→ Task brief
The entire listing below is to be written out exactly, minus the pictures.

→ Records for processing
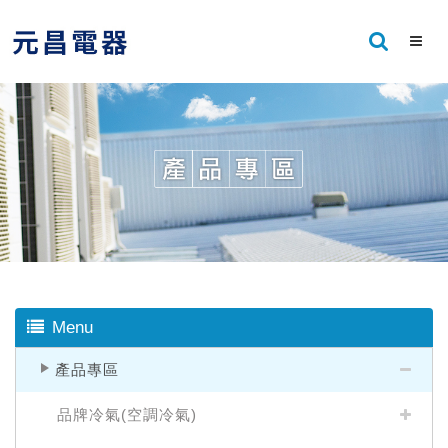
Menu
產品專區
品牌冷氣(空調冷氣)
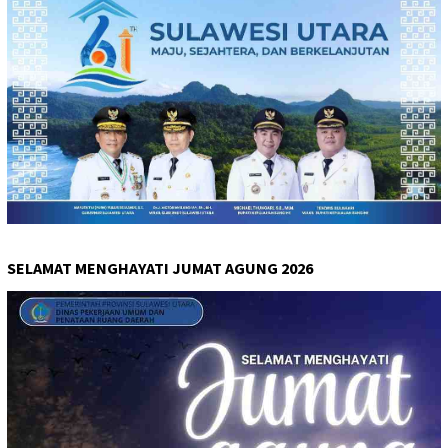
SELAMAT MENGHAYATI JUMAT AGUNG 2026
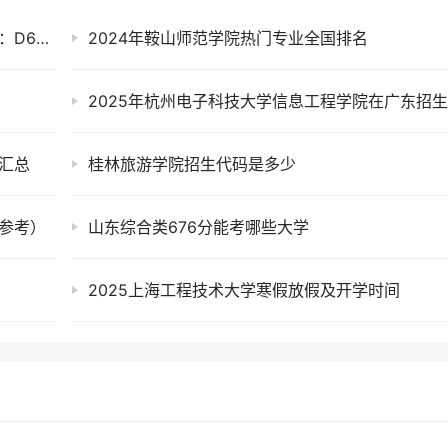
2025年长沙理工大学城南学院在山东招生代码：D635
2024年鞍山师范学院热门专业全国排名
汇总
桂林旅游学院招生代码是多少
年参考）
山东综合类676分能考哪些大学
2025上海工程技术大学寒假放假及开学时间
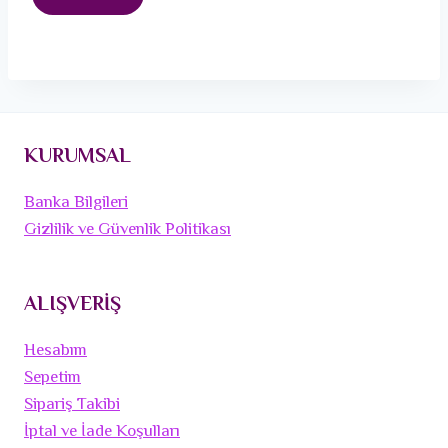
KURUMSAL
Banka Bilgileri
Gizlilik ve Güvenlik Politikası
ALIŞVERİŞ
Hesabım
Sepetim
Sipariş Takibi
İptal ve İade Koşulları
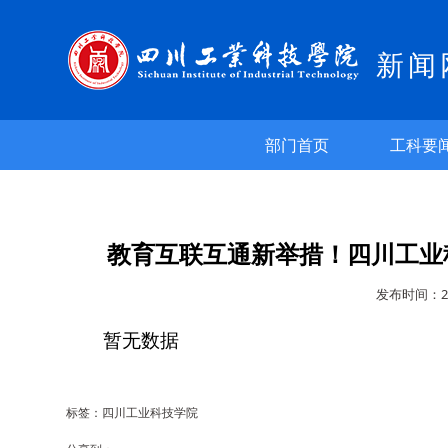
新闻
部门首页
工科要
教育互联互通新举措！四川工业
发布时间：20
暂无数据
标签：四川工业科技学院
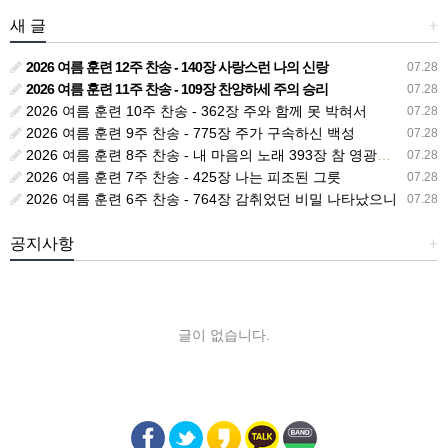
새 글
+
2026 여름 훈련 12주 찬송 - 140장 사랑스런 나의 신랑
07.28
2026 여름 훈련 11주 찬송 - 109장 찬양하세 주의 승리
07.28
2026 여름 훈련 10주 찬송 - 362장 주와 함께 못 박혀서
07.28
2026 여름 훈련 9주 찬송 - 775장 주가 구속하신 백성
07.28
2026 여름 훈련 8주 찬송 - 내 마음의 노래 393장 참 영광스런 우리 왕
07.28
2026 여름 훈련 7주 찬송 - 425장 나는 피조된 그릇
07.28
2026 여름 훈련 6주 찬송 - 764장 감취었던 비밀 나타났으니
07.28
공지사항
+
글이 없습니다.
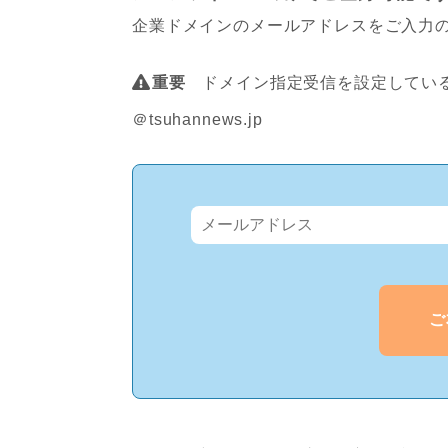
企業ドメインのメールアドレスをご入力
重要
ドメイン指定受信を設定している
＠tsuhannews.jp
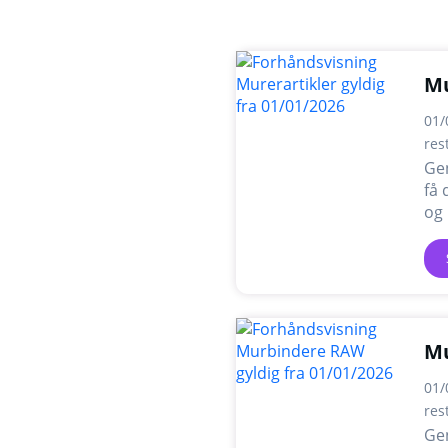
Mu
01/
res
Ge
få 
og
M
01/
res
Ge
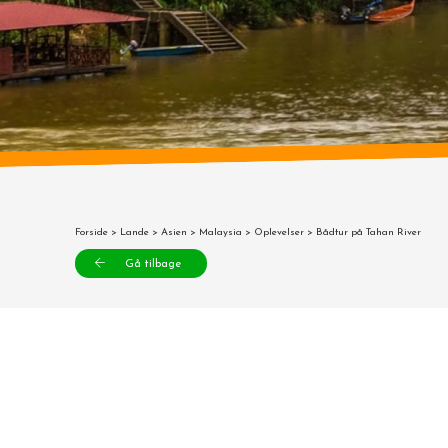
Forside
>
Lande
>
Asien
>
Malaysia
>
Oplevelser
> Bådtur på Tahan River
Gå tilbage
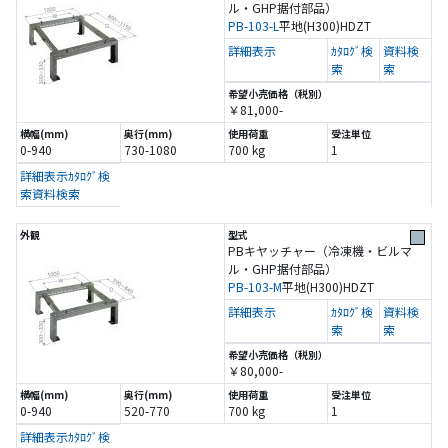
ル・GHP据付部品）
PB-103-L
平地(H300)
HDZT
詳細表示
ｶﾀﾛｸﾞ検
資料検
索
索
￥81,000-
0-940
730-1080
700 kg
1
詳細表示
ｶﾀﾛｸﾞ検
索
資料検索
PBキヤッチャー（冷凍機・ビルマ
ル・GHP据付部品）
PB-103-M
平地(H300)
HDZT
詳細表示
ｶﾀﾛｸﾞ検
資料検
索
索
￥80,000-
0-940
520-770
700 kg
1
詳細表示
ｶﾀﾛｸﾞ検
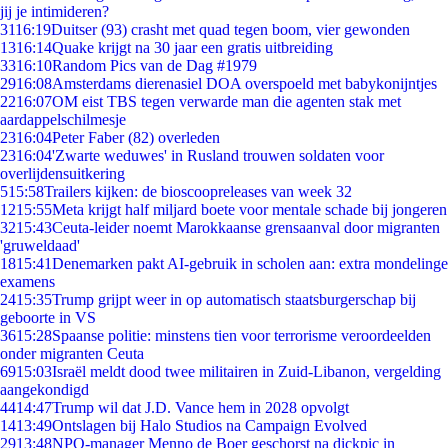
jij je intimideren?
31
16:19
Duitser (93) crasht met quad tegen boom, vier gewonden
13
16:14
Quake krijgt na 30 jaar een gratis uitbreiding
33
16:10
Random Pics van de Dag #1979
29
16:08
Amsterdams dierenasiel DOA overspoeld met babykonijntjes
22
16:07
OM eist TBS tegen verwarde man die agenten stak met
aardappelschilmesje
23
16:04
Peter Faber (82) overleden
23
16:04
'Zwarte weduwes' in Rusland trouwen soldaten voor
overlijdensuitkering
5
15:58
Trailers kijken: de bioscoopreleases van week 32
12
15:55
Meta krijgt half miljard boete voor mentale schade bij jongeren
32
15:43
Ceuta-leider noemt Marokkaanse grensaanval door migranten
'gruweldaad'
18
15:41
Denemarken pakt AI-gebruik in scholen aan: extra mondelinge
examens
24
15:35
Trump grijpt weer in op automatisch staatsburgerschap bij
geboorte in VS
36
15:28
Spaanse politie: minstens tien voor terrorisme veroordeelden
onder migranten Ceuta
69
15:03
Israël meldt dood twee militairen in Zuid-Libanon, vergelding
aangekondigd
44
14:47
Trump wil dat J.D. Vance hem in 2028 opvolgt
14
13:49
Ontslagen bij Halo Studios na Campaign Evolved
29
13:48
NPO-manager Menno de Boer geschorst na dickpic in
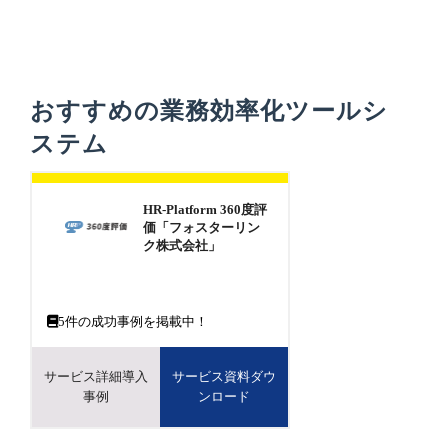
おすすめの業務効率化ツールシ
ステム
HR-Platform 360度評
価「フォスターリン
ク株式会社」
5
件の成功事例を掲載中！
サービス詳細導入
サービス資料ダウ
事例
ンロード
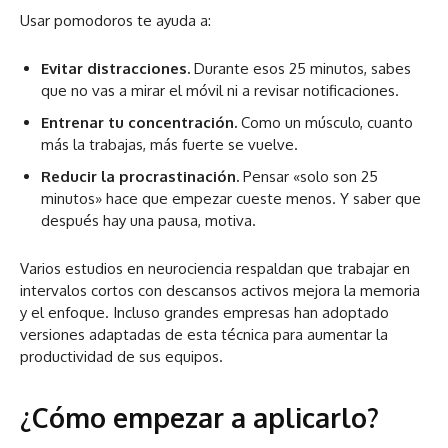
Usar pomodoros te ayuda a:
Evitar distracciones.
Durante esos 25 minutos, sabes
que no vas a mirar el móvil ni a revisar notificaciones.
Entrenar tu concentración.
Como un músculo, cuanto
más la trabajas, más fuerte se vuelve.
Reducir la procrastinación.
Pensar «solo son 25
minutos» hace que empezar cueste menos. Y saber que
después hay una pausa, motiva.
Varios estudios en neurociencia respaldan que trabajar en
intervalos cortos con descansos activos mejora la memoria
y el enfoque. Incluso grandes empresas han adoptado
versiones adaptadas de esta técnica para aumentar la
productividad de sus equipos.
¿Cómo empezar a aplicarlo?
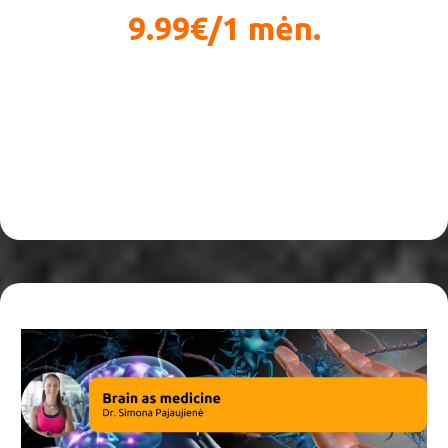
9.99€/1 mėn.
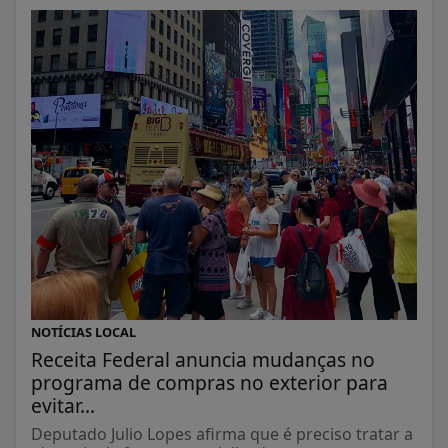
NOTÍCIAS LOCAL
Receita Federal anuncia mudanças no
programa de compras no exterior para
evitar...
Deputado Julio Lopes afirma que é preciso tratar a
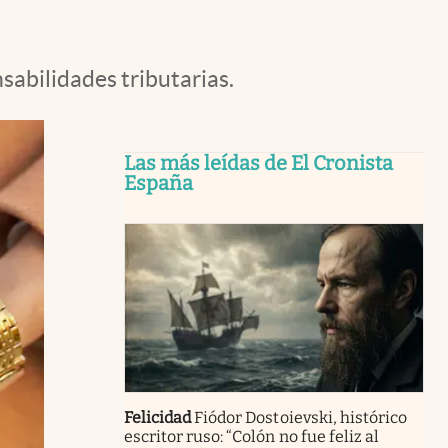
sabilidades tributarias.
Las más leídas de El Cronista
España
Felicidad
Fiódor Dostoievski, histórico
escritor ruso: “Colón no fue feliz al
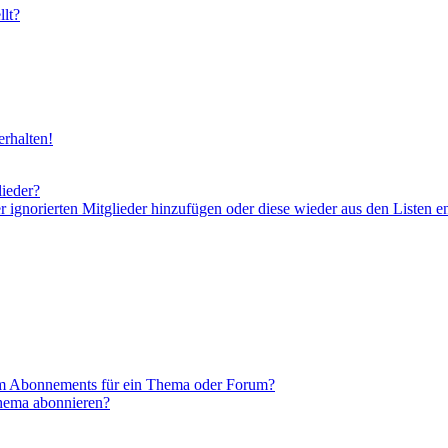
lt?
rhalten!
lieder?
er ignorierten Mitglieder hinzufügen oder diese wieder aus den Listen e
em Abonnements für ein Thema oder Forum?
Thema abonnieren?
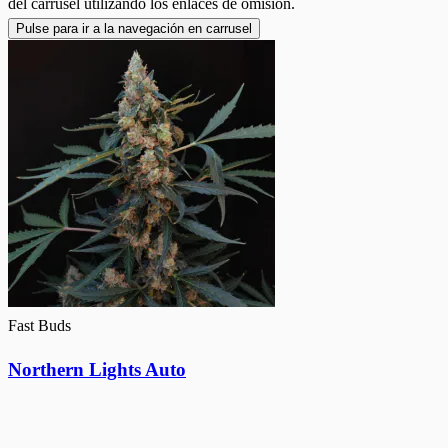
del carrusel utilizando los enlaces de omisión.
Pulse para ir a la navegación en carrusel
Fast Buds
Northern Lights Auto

→ Answer below
Menu
產品專區
品牌冷氣(空調冷氣)
SELAMAT MENGHAYATI JUMAT AGUNG 2026
2025年长沙理工大学城南学院在山东招生代码：D635
2024年鞍山师范学院热门专业全国排名
汇总
桂林旅游学院招生代码是多少
年参考）
山东综合类676分能考哪些大学
2025上海工程技术大学寒假放假及开学时间
KURUMSAL
Banka Bilgileri
Gizlilik ve Güvenlik Politikası
ALIŞVERİŞ
Hesabım
Sepetim
Sipariş Takibi
İptal ve İade Koşulları
新闻
部门首页
工科要
教育互联互通新举措！四川工业
发布时间：20
暂无数据
标签：四川工业科技学院
새 글
+
2026 여름 훈련 12주 찬송 - 140장 사랑스런 나의 신랑
07.28
2026 여름 훈련 11주 찬송 - 109장 찬양하세 주의 승리
07.28
2026 여름 훈련 10주 찬송 - 362장 주와 함께 못 박혀서
07.28
2026 여름 훈련 9주 찬송 - 775장 주가 구속하신 백성
07.28
2026 여름 훈련 8주 찬송 - 내 마음의 노래 393장 참 영광스런 우리 왕
07.28
2026 여름 훈련 7주 찬송 - 425장 나는 피조된 그릇
07.28
2026 여름 훈련 6주 찬송 - 764장 감취었던 비밀 나타났으니
07.28
공지사항
+
글이 없습니다.
企業ドメインのメールアドレスをご入力
重要
ドメイン指定受信を設定している
＠tsuhannews.jp
Mu
01/
res
Ge
få 
og
M
01/
res
Ge
Forside
>
Lande
>
Asien
>
Malaysia
>
Oplevelser
> Bådtur på Tahan River
Gå tilbage
ル・GHP据付部品）
PB-103-L
平地(H300)
HDZT
詳細表示
ｶﾀﾛｸﾞ検
資料検
索
索
￥81,000-
0-940
730-1080
700 kg
1
詳細表示
ｶﾀﾛｸﾞ検
索
資料検索
PBキヤッチャー（冷凍機・ビルマ
ル・GHP据付部品）
PB-103-M
平地(H300)
HDZT
詳細表示
ｶﾀﾛｸﾞ検
資料検
索
索
￥80,000-
0-940
520-770
700 kg
1
詳細表示
ｶﾀﾛｸﾞ検
jij je intimideren?
31
16:19
Duitser (93) crasht met quad tegen boom, vier gewonden
13
16:14
Quake krijgt na 30 jaar een gratis uitbreiding
33
16:10
Random Pics van de Dag #1979
29
16:08
Amsterdams dierenasiel DOA overspoeld met babykonijntjes
22
16:07
OM eist TBS tegen verwarde man die agenten stak met
aardappelschilmesje
23
16:04
Peter Faber (82) overleden
23
16:04
'Zwarte weduwes' in Rusland trouwen soldaten voor
overlijdensuitkering
5
15:58
Trailers kijken: de bioscoopreleases van week 32
12
15:55
Meta krijgt half miljard boete voor mentale schade bij jongeren
32
15:43
Ceuta-leider noemt Marokkaanse grensaanval door migranten
'gruweldaad'
18
15:41
Denemarken pakt AI-gebruik in scholen aan: extra mondelinge
examens
24
15:35
Trump grijpt weer in op automatisch staatsburgerschap bij
geboorte in VS
36
15:28
Spaanse politie: minstens tien voor terrorisme veroordeelden
onder migranten Ceuta
69
15:03
Israël meldt dood twee militairen in Zuid-Libanon, vergelding
aangekondigd
44
14:47
Trump wil dat J.D. Vance hem in 2028 opvolgt
14
13:49
Ontslagen bij Halo Studios na Campaign Evolved
29
13:48
NPO-manager Menno de Boer geschorst na dickpic in
おすすめの業務効率化ツールシ
ステム
HR-Platform 360度評
価「フォスターリン
ク株式会社」
5
件の成功事例を掲載中！
サービス詳細導入
サービス資料ダウ
事例
ンロード
Usar pomodoros te ayuda a:
Evitar distracciones.
Durante esos 25 minutos, sabes
que no vas a mirar el móvil ni a revisar notificaciones.
Entrenar tu concentración.
Como un músculo, cuanto
más la trabajas, más fuerte se vuelve.
Reducir la procrastinación.
Pensar «solo son 25
minutos» hace que empezar cueste menos. Y saber que
después hay una pausa, motiva.
Varios estudios en neurociencia respaldan que trabajar en
intervalos cortos con descansos activos mejora la memoria
y el enfoque. Incluso grandes empresas han adoptado
versiones adaptadas de esta técnica para aumentar la
productividad de sus equipos.
¿Cómo empezar a aplicarlo?
9.99€/1 mėn.
NOTÍCIAS LOCAL
Receita Federal anuncia mudanças no
programa de compras no exterior para
evitar...
Deputado Julio Lopes afirma que é preciso tratar a
sabilidades tributarias.
Las más leídas de El Cronista
España
Felicidad
Fiódor Dostoievski, histórico
escritor ruso: “Colón no fue feliz al
lt?
rhalten!
lieder?
er ignorierten Mitglieder hinzufügen oder diese wieder aus den Listen e
em Abonnements für ein Thema oder Forum?
Thema abonnieren?
del carrusel utilizando los enlaces de omisión.
Pulse para ir a la navegación en carrusel
Fast Buds
Northern Lights Auto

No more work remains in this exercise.